Attitude towards oral hygiene among different socio-economic groups in Jaipur city, Rajasthan

Priyanka Mishra 1, Jitender Solanki 2,, Rahul Choudhary 3, Chetan Sharma 4, Prachi Sharma 1, Disha Shah 5
PMCID: PMC6448496  PMID: 30957091

Abstract

Background

Socio-economic status is a total measure of a person’s work experience and of an individual or family economic and social position in relation to others, based on income, education and occupation.

Objective

The study was conducted to determine the differences in attitudes of people from different socioeconomic statuses towards their oral hygiene.

Method

A cross sectional study was conducted among subjects of various socioeconomic groups. Socioeconomic status and oral hygiene data was collected using Aggarwal scale having 22 items questionnaire addressing various aspects of knowledge and attitude of subjects towards oral health, and simplified Oral Hygiene Index (OHI- S), respectively. Statistical analysis was done using chi- square test and frequency distribution (P< 0.05 taken as significant).

Results

Among 500 subjects, 260 (52%) were found to have good oral hygiene, and most of them (43.46%) were from lower middle class group. A highly significant association was found between the oral hygiene and socioeconomic status (p=0.000).

Conclusion

It could be concluded that the socioeconomic status is not the only factor that determines a person’s attitude towards oral hygiene, but other factors such as lack of awareness, lack of availability of dentist nearby, fear and anxiety also play an important role.

Keywords: attitude, oral hygiene, socio-economic group, Aggarwal scale, oral hygiene index

Introduction

Oral health is an essential component of general health and well-being. A healthy mouth enables an individual to lead a healthy and disease-free life [1]. The mouth is considered to be a mirror of the body and the gateway to good health [2]. Oral diseases present a major public health problem worldwide [3]. About 90% of people worldwide, mostly adults, have experienced dental caries, and are most prevalent among Asian and Latin American countries [4]. This can be attributed to several factors, mental attitude of a person, mainly lack of oral health awareness, and consumption of refined forms of carbohydrates [5].

Inequalities in socioeconomic status represent one of the main reasons of health disparities [6]. Among the various determinants, social determinants are the most complex and challenging of all. It is concerned with various aspects of human life and the environment a person resides in [7]. There is a great difference in the prevalence or incidence of oral health of individuals with different socioeconomic status [8]. Throughout Europe, it has been found evident that people of low socioeconomic group suffer with a heavier burden of oral health problems than their better-off counterparts [9]. The term inequality has a moral and ethical dimension which refers to differences which are unnecessary and avoidable but, in addition, are also considered unfair and unjustified [9]. The population groups that suffer the worst oral health are mostly those who are below poverty line and which are illiterate or have basic education only. People with higher socioeconomic status afford better housing, better quality of life and good access to oral health care along with a high level of education which in turn increases the opportunity to engage in oral health-promoting behaviors. Differences in income and employment of parents generate inequalities among oral health status of children also [6].

According to Ottawa Charter for Health Promotion “health is created and lived by people within the settings of their everyday life; where they learn, work, play and love”, which highlights the importance of healthy settings as an infrastructure for health production and maintenance, including schools, worksites, cities, local communities, and hospitals [10].

Studies conducted in this field confirm the link between socioeconomic status and oral health in an individual, and various factors which directly or indirectly affect the oral health [1013].
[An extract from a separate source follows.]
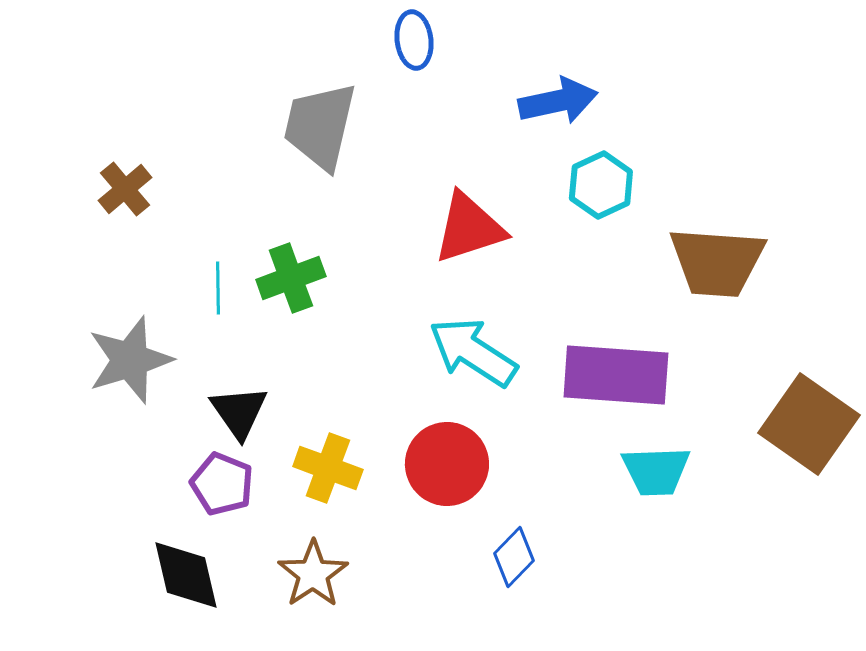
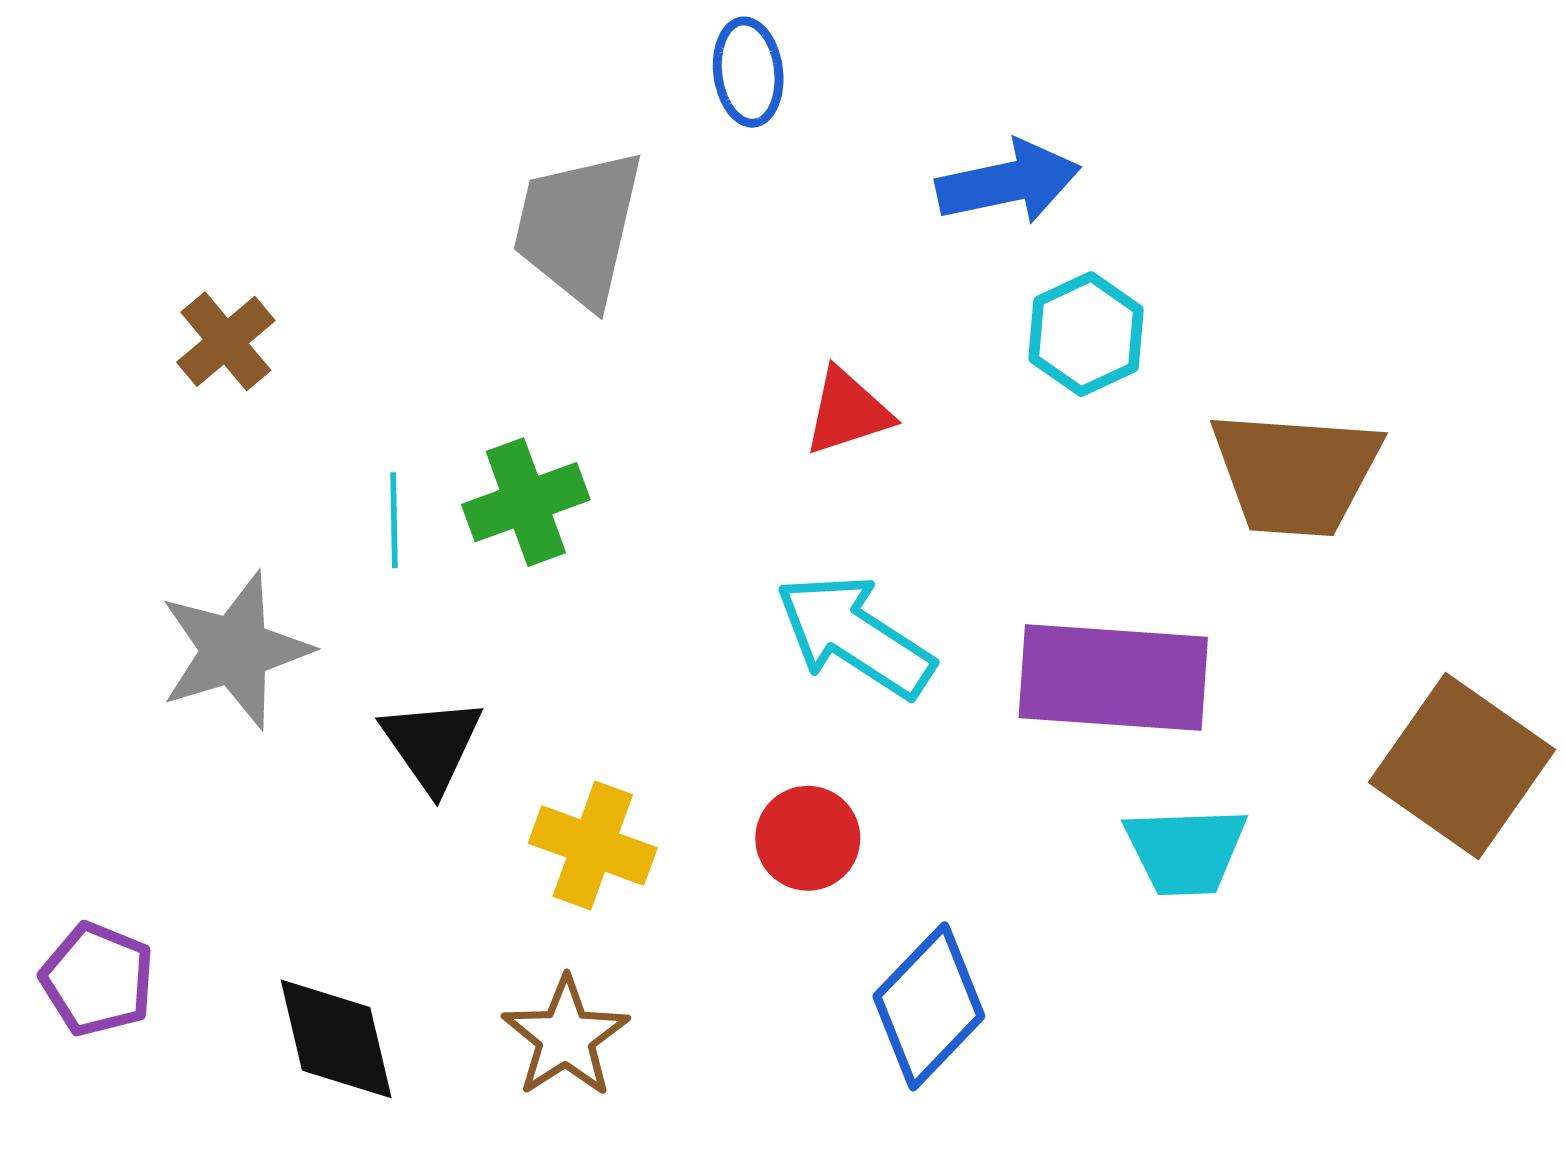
red triangle: (469, 228) -> (848, 412), size x0.7
red circle: (447, 464) -> (808, 838), size x0.7
purple pentagon: (222, 484) -> (98, 979), moved
blue diamond: (514, 557) -> (929, 1006), size x1.5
Studying the literature and seeing the diversity present in the population of Jaipur city, the present study was undertaken with the aim to determine the differences in attitudes of people from different socioeconomic statuses towards their oral hygiene.

Method

The present cross sectional questionnaire-based study was carried out among residents of Jaipur city during April, 2016 to July, 2016 to determine the differences in attitudes of people from different socioeconomic statuses towards their oral hygiene.
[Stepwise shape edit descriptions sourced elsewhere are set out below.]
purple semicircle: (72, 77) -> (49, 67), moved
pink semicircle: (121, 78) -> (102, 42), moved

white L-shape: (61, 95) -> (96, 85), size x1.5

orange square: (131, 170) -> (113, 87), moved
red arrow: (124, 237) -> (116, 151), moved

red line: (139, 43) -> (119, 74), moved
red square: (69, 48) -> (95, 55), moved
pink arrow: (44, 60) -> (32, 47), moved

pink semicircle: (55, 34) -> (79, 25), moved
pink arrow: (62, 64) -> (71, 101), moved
The study was conducted among the people with different socioeconomic status residing in Jaipur city. Permission was obtained from the institute’s ethical committee and informed verbal consent was obtained from the study participants.

Five hundred study subjects were randomly selected using convenient sampling method, based on the inclusion and the exclusion criteria.

Inclusion criteria:

  • Over 21 years of age.

  • Permanent residents of Jaipur city.

Exclusion criteria:

  • Medically compromised subjects.

  • Incompletely filled questionnaire.

  • Not willing to participate in the study or those who were not cooperative.
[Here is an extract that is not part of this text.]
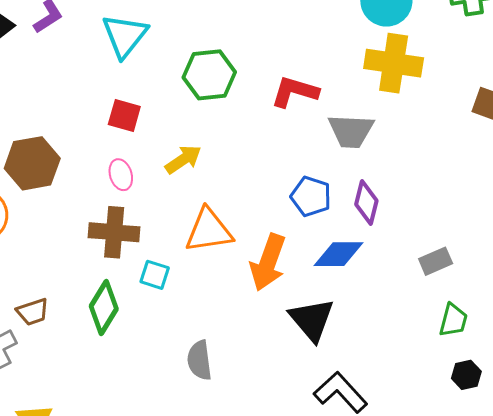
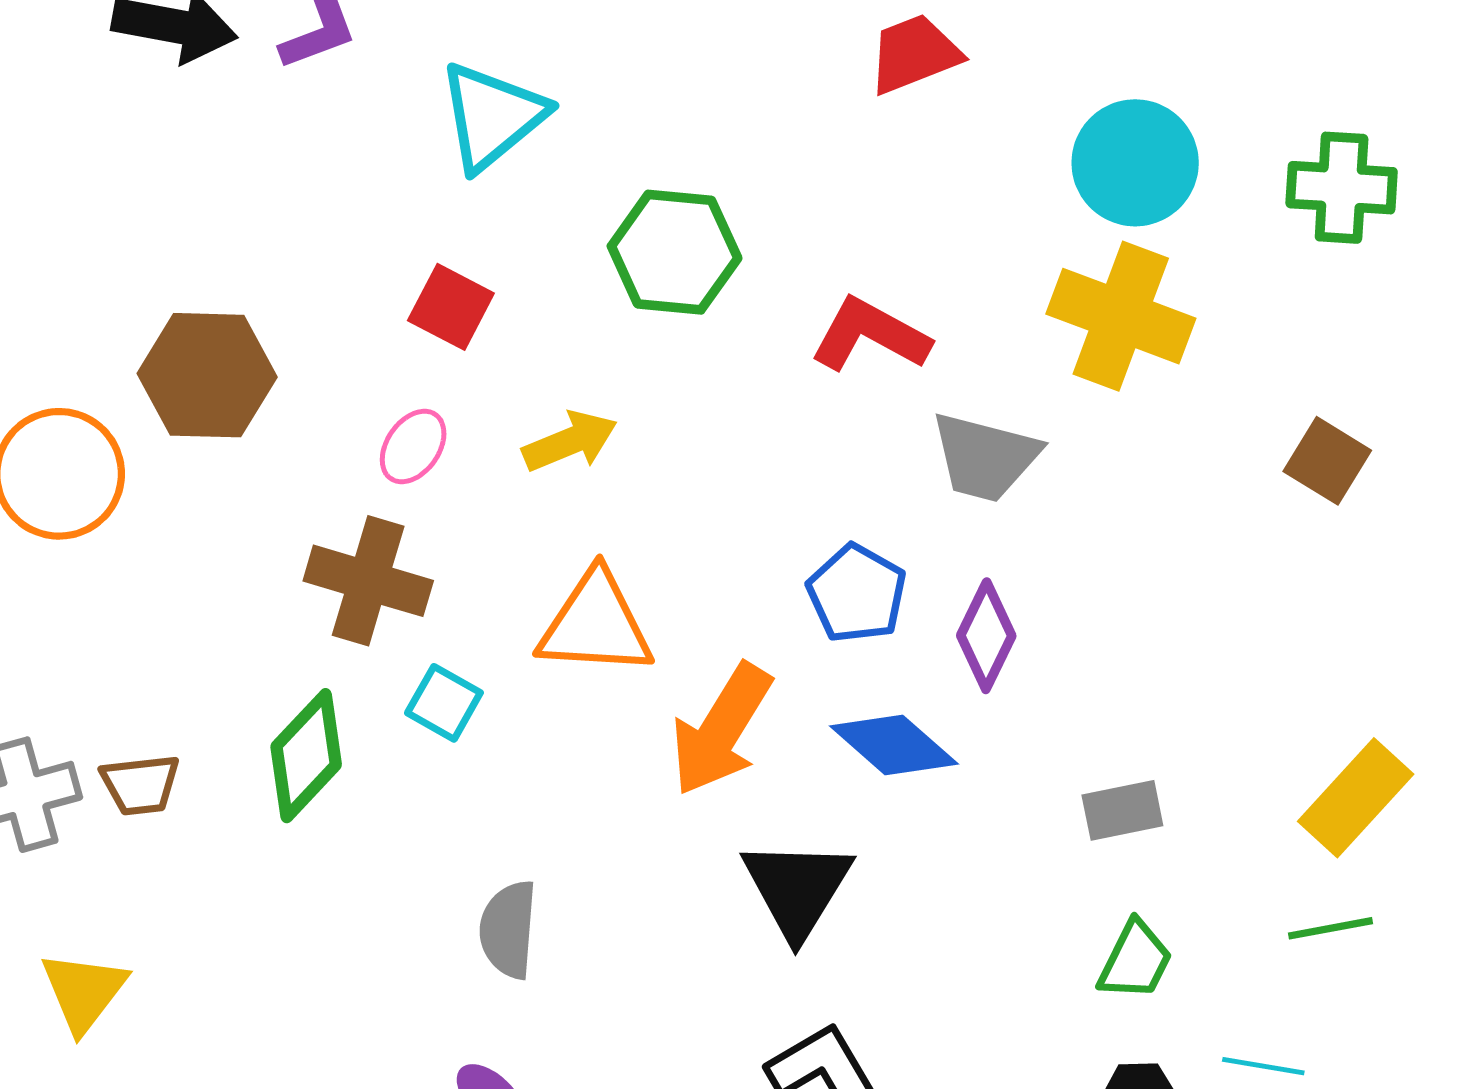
pink ellipse: (121, 175) -> (413, 447), turned 40
blue diamond: (339, 254) -> (894, 745), turned 30
brown trapezoid: (33, 312) -> (140, 785), moved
The questionnaires were distributed to the subjects and later on collected after they were duly filled. The questionnaires comprised demographic details, oral hygiene methods and 22 questions which determined the socio economic status of the subject (Aggarwal scale 2013). The demographic details included name, age, sex, address, geographical location and school. Oral hygiene methods included the brushing habits and the socio- economic status was measured based on the points given to each option of questions mentioned in the questionnaire (more the score, higher the socio- economic status). The oral hygiene status was recorded using OHI-S index [12].

Statistical analysis

Statistical analysis was done using chi- square test and frequency distribution was applied to find out the association among different socio economic groups and their oral hygiene status. P< 0.05 was taken as significant. SPSS 20.0.0 version software was used for statistical analysis.

Results

The present cross sectional study was carried out among 500 people with different socio economic status in Jaipur city. Among them, 342 (68.4%) were males and 158 (31.6%) were females. Among them 355 (71%) subjects were residing in the urban area, while 145 (29%) were those residing in the rural area. Maximum of the study subjects (39.2%) were of the age group of 21–30 years and among socioeconomic status, maximum of the subjects (45.4%) were in lower middle class.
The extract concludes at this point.